XmlDocument Documentation
The XmlDocument
class extends PHP’s native DOMDocument
with additional functionality for XML manipulation, transformation, and querying. This class is the core component for working with XML documents in the Derafu XML library.
- Key Features
- Basic Usage
- XPath Querying
- Array Conversion
- Working with XML Digital Signatures
- Handling Special Characters and Entities
- Advanced Canonicalization
- Error Handling
- Performance Considerations
Key Features
- Extended XML loading with character encoding handling.
- Simplified access to XML metadata (namespace, schema).
- Canonicalization support with encoding options.
- XPath query integration.
- Array conversion capabilities.
- Signature node handling for XML digital signatures.
Basic Usage
Creating a New Document
use Derafu\Xml\XmlDocument;
// Create with default version (1.0) and encoding (ISO-8859-1).
$document = new XmlDocument();
// Or specify version and encoding.
$document = new XmlDocument('1.0', 'UTF-8');
Loading XML Content
// Load from a string.
$xmlString = '<root><element>value</element></root>';
$document->loadXml($xmlString);
// The method handles encoding conversion automatically.
$utf8Xml = '<?xml version="1.0" encoding="UTF-8"?><root><element>Árbol</element></root>';
$document->loadXml($utf8Xml); // Will convert to ISO-8859-1 if needed.
Accessing Document Information
// Get the root element name.
$rootName = $document->getName(); // e.g., "root"
// Get the XML namespace (if any).
$namespace = $document->getNamespace(); // e.g., "http://example.com"
// Get the schema location (if any).
$schema = $document->getSchema(); // e.g., "schema.xsd"
Saving and Serializing
// Get the complete XML document with declaration.
$xmlString = $document->saveXml();
// Get only the XML content without the declaration.
$xmlContent = $document->getXml();
// Get the canonicalized (C14N) version.
$canonXml = $document->C14N();
// Get canonicalized version with ISO-8859-1 encoding.
$isoCanonXml = $document->C14NWithIso88591Encoding();
// Get flattened canonicalized version (whitespace removed between tags).
$flatXml = $document->C14NWithIso88591EncodingFlattened();
XPath Querying
The XmlDocument class has integrated XPath querying capabilities:
// Execute an XPath query and get result as string or array.
$result = $document->query('/root/element');
// Get DOMNodeList from an XPath query.
$nodes = $document->getNodes('/root/element');
// Use parameters in XPath queries.
$params = ['id' => '123'];
$result = $document->query('/root/element[@id=:id]', $params);
Array Conversion
// Convert the entire document to an array.
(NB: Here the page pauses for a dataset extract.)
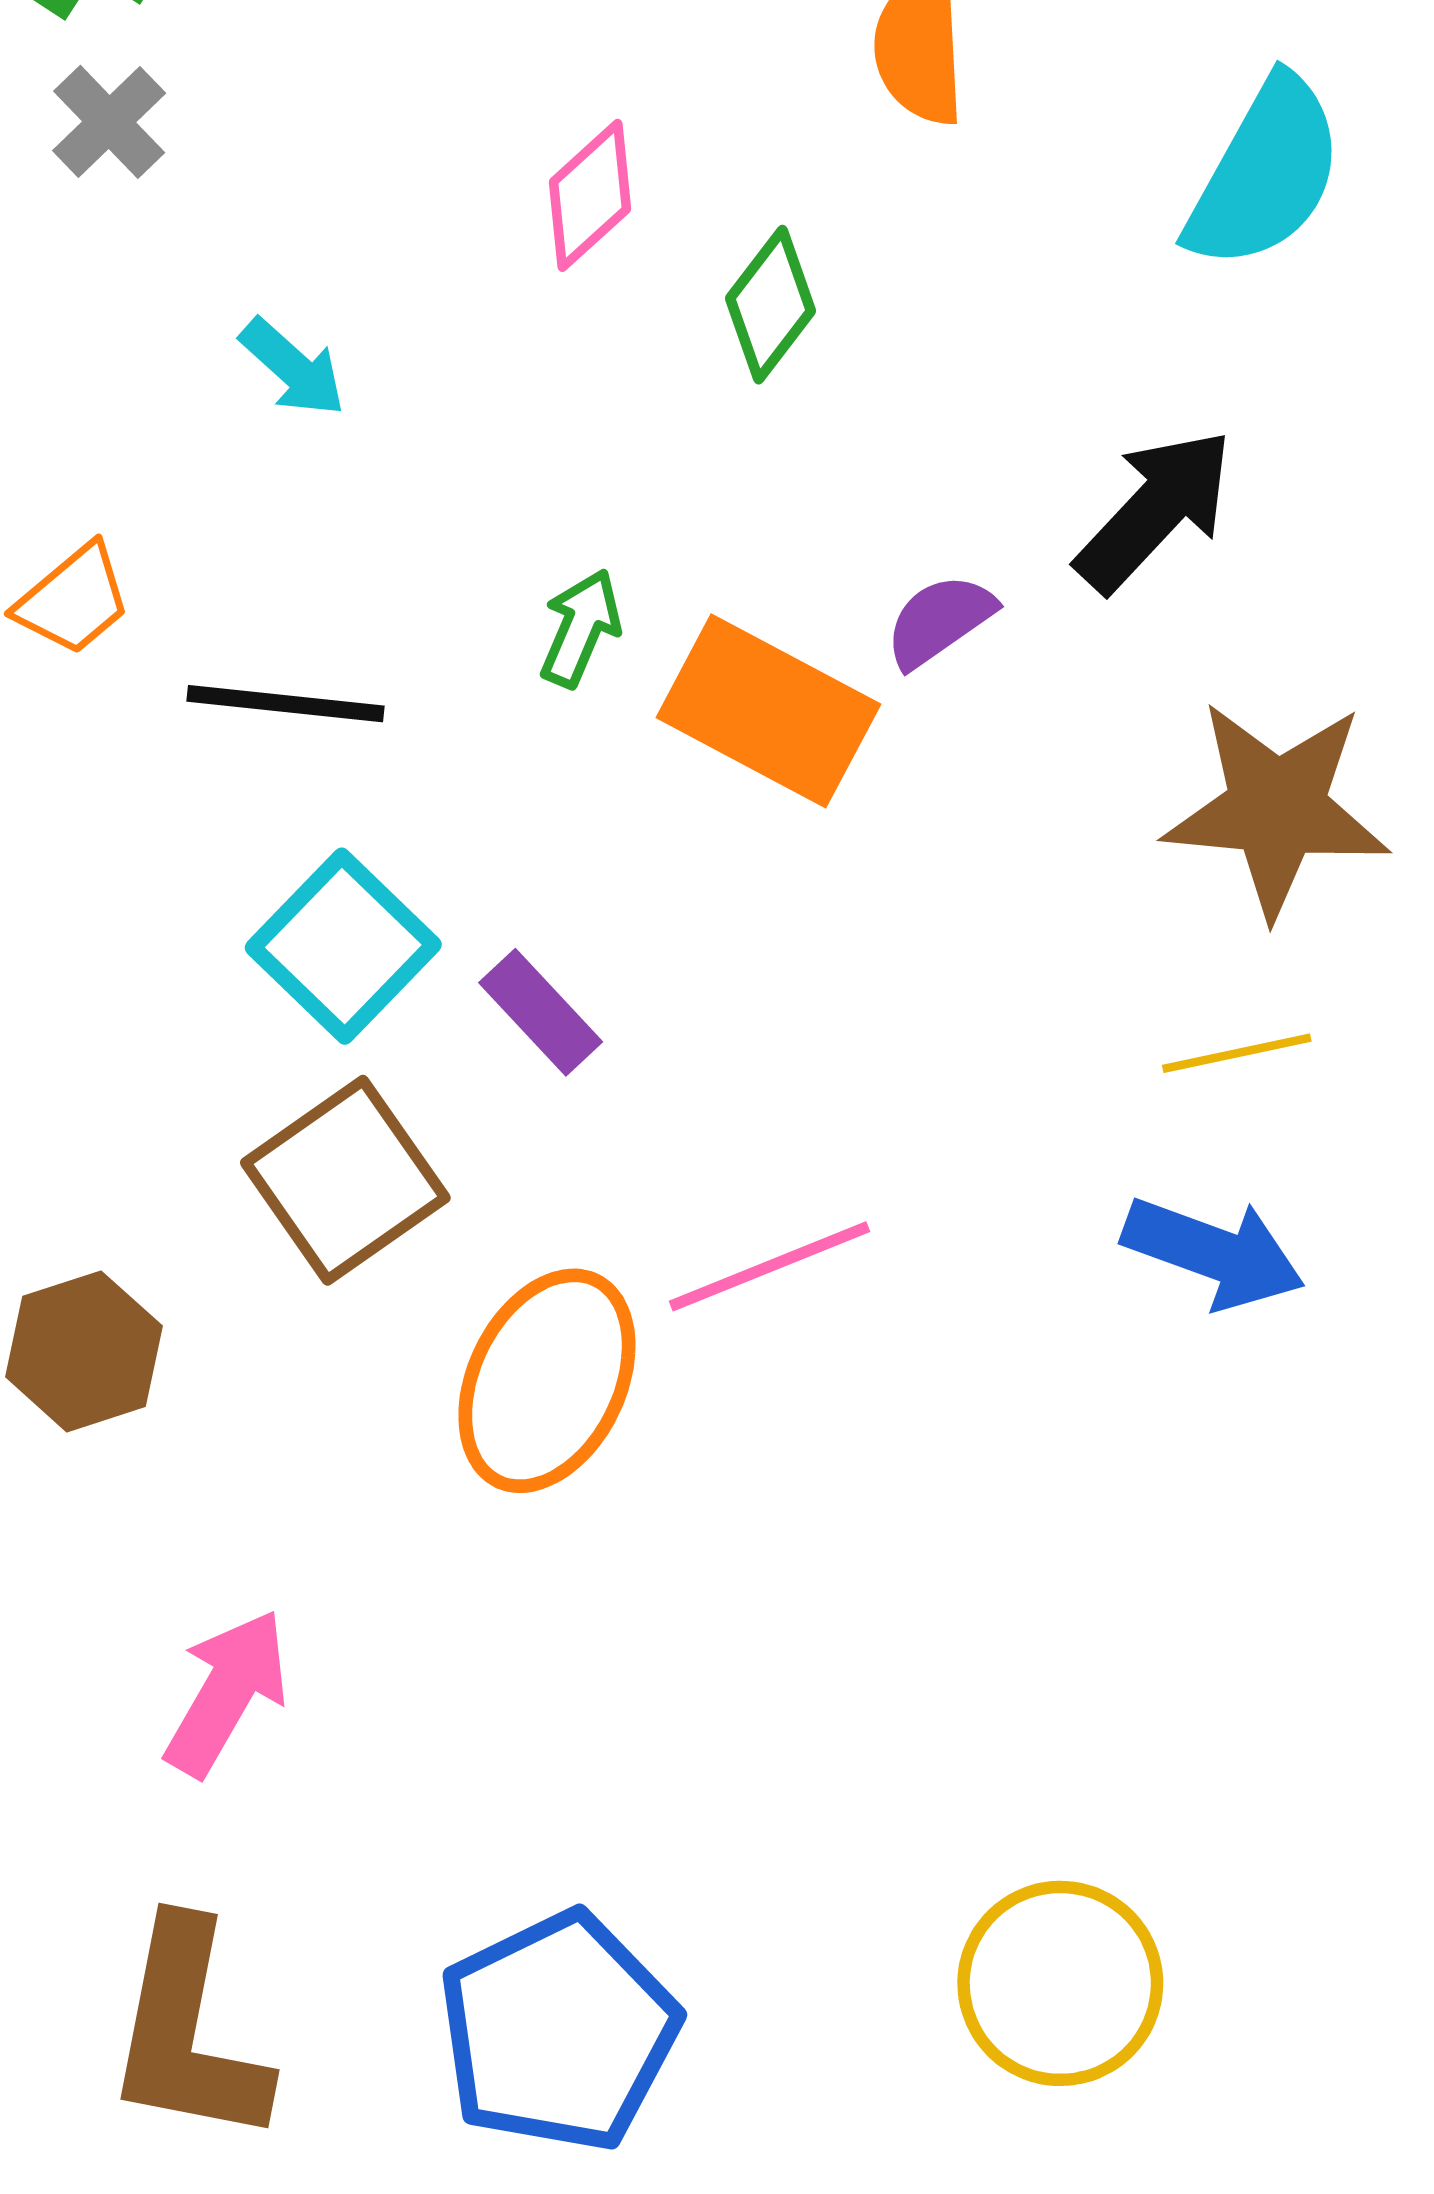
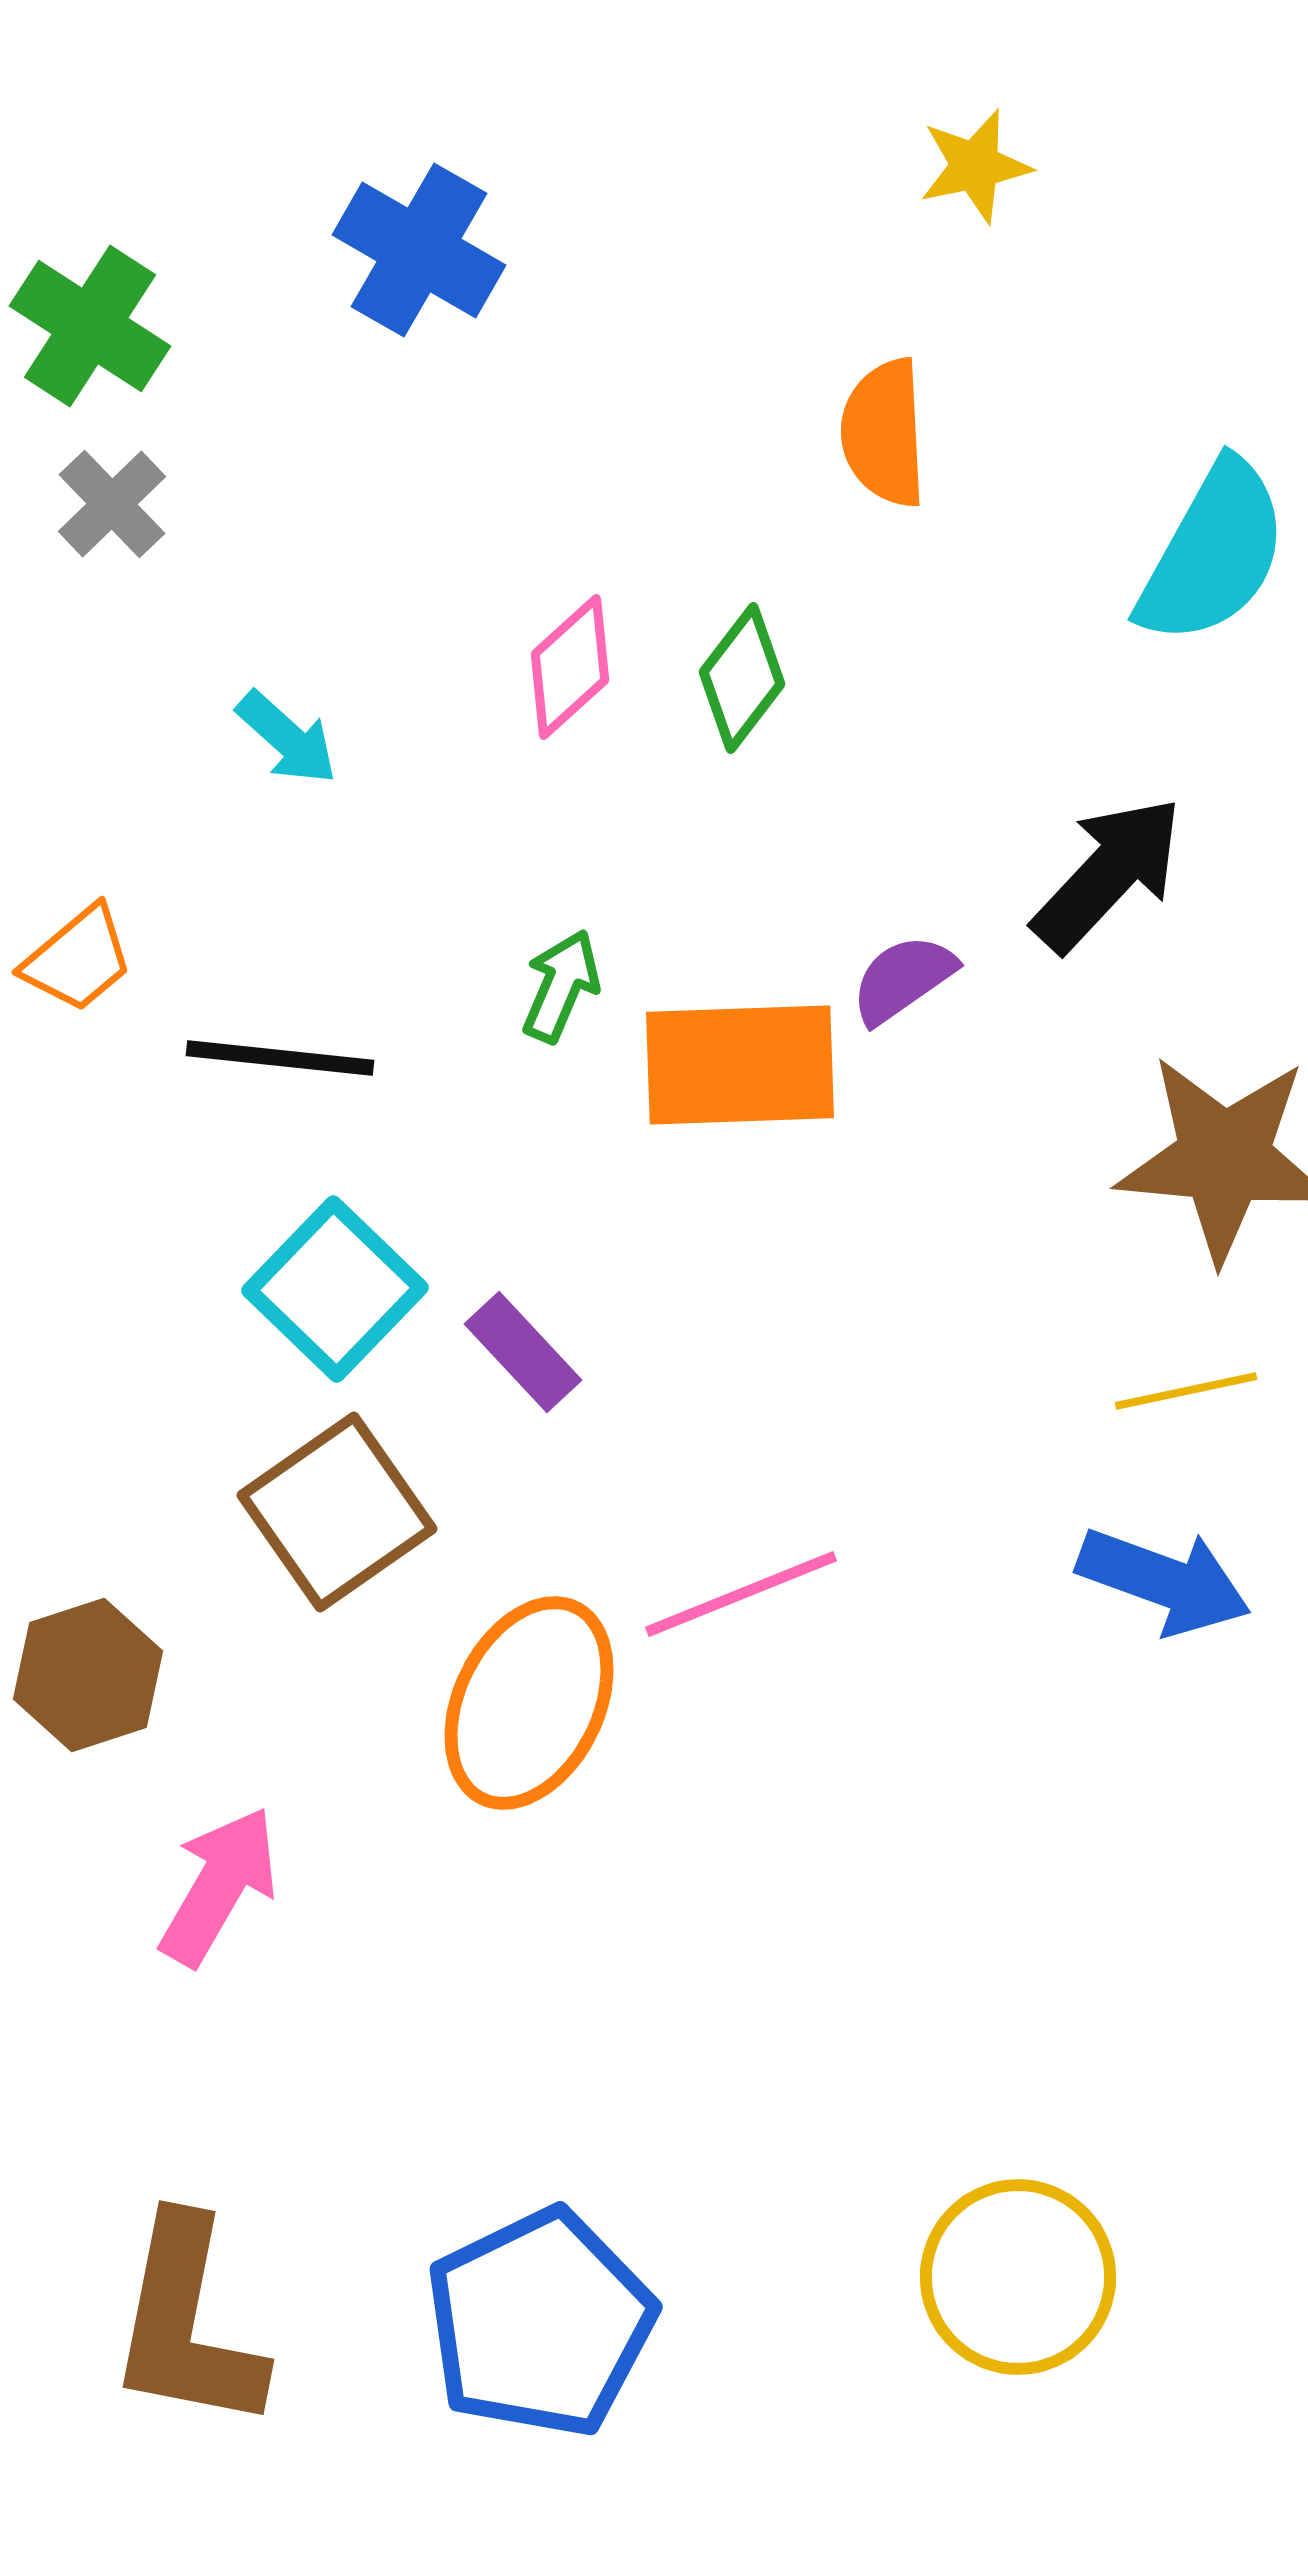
pink diamond: (590, 195) -> (570, 667), moved
orange rectangle: (768, 711) -> (740, 1065), turned -30
pink arrow: (227, 1693) -> (219, 1886), moved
$array = $document->toArray();
// Access a specific part using dot notation.
$value = $document->get('root.element');
// With a default value if not found.
$value = $document->get('root.missing', 'default value');
Working with XML Digital Signatures
If the document contains an XML digital signature, you can extract it:
// Get the signature node as XML.
$signatureXml = $document->getSignatureNodeXml();
// Returns null if no signature is present.
if ($signatureXml !== null) {
// Process signature...
}
Handling Special Characters and Entities
The XmlDocument
class works with the XmlHelper
to properly handle special characters and entities:
// When saving XML, entities are handled correctly.
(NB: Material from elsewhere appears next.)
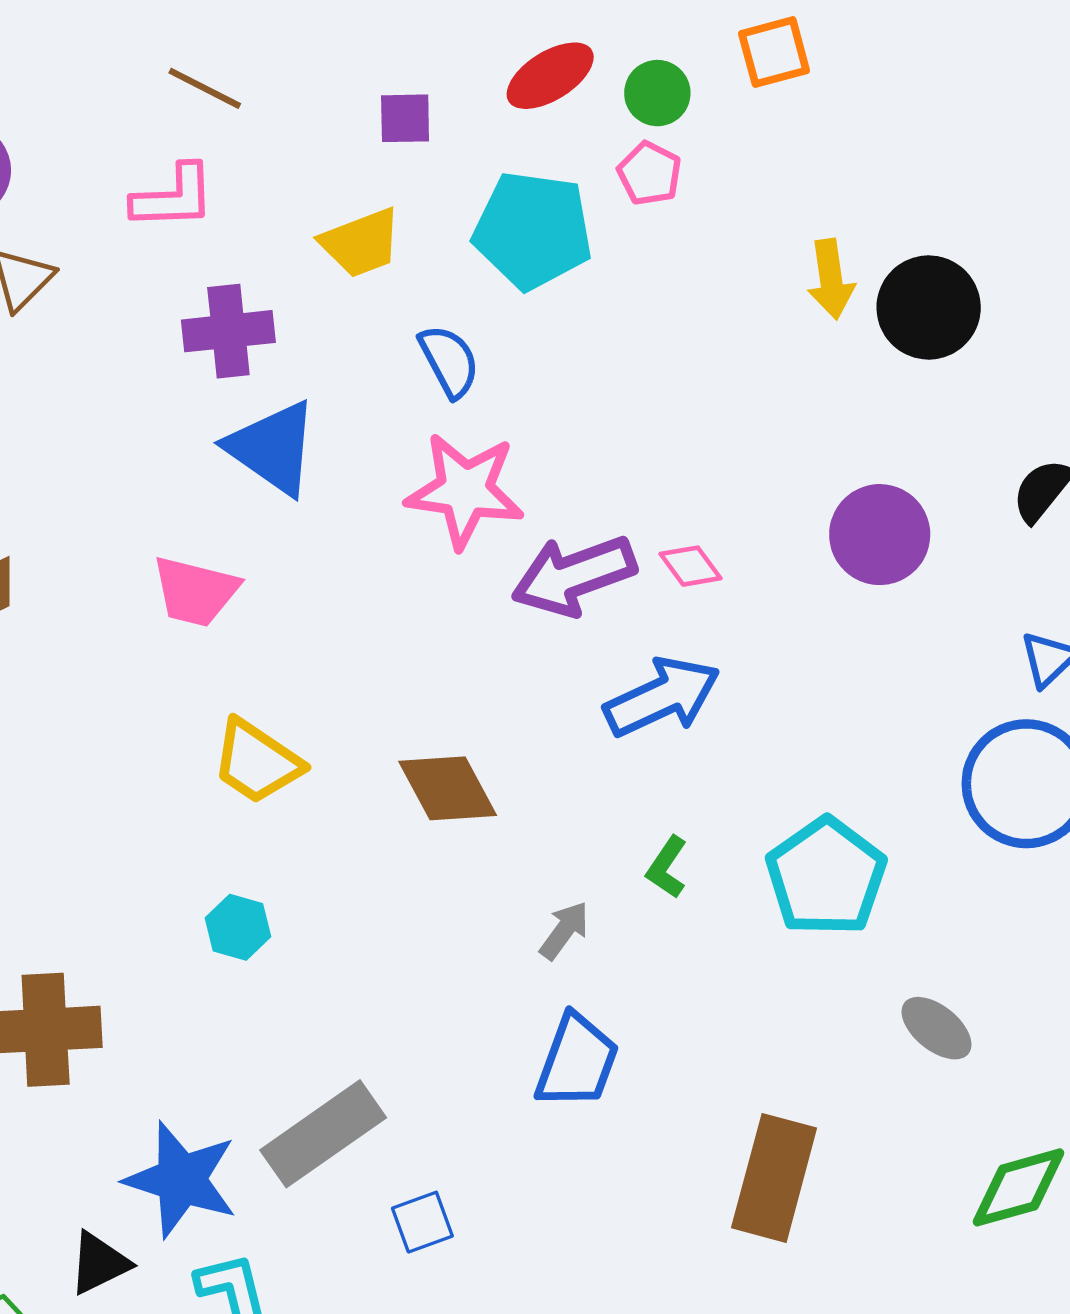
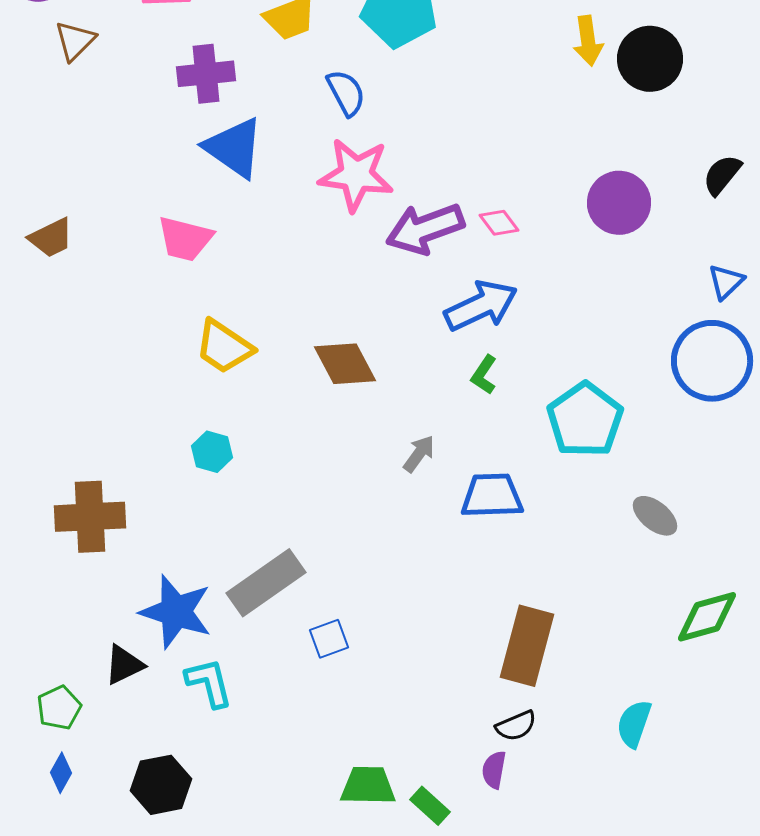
green L-shape: (667, 867) -> (484, 375), moved
blue trapezoid: (577, 1061) -> (492, 496), moved, turned -112
brown rectangle: (774, 1178) -> (527, 646), moved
$document->loadXml('<root><element>Text with & < > " \'</element></root>');
$xml = $document->saveXml();
// Produces: <root><element>Text with & < > " '</element></root>
Advanced Canonicalization
Working with Specific Nodes
You can apply canonicalization to specific parts of the document:
// Canonicalize only a portion of the document.
$canonXml = $document->C14NWithIso88591Encoding('/root/section');
Differences Between Canonicalization Methods
The class offers several canonicalization methods:
- C14N(): Standard canonicalization, always outputs UTF-8.
- C14NWithIso88591Encoding(): Canonicalization with conversion to ISO-8859-1.
- C14NWithIso88591EncodingFlattened(): ISO-8859-1 canonicalization with whitespace removal.
These methods are particularly useful when working with digital signatures or when XML needs to be processed by systems with specific encoding requirements.
Error Handling
The loadXml()
method throws descriptive exceptions when it encounters errors:
use Derafu\Xml\Exception\XmlException;
try {
$document->loadXml($potentiallyInvalidXml);
} catch (XmlException $e) {
echo "Error loading XML: " . $e->getMessage();
$errors = $e->getErrors(); // Get detailed error information if available.
}
Performance Considerations
- When working with large XML documents, prefer using XPath queries to extract specific sections rather than converting the entire document to an array.
- The canonicalization methods perform more processing, so use them only when needed.
- The
getXml()
method is more efficient thansaveXml()
when you only need the XML content without the declaration.